An asterisk. There are several factors that skew these results. For example, the size of arxiv-sanity user base grows over time, so these results likely slightly favor papers that were published on arxiv later than earlier, as these would have come to more user’s attention as new papers on the site. Also, papers are not seen with equal frequencies — for instance if some paper gets tweeted out by someone popular, more people will see it, and more people might add it to their library. And finally, a good argument could be made that on arxiv-sanity “rich get richer”, because arxiv papers are not anonymous and celebrities could get more attention. In this particular case, ICLR 2017 is single-blind so this is not a differentiating factor.

Overall, my own conclusion from this experiment is that there is quite a bit of signal here. And we’re getting it “for free” from a bottom up process on the internet, instead of something that takes a few hundred people several months.
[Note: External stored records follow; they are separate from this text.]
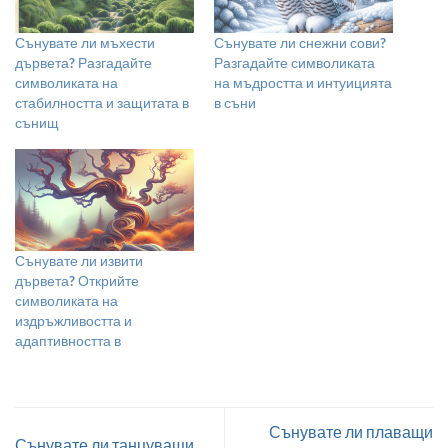
Сънувате ли мъхести
Сънувате ли снежни сови?
дървета? Разгадайте
Разгадайте символиката
символиката на
на мъдростта и интуицията
стабилността и защитата в
в съни
сънищ
Сънувате ли извити
дървета? Открийте
символиката на
издръжливостта и
адаптивността в
Сънувате ли плаващи
Сънувате ли танцуващи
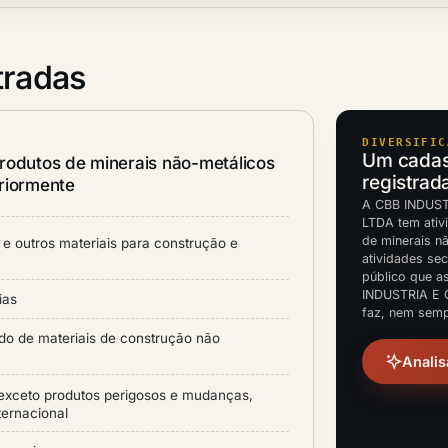
tradas
DIVERSIFIC
Um cadast
rodutos de minerais não-metálicos
registrad
riormente
A CBB INDUS
LTDA tem ativ
de minerais n
 e outros materiais para construção e
atividades sec
público que a
INDUSTRIA E
ias
faz, nem semp
do de materiais de construção não
Analis
 exceto produtos perigosos e mudanças,
nternacional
And as someone who has had a good amount of long, painful, stressful, rebuttals back and forth on both submitting/reviewing sides that dragged on for multiple weeks/months, I say: Maybe we don’t need it. Or at the very least maybe there is a lot of room for improvement.

EDIT1: someone suggested the fun idea that we add up the number of citations of these papers in ICLR 2018 submitted/accepted papers, and see which ranking “wins” on that metric. Looking forward to that :)

--

--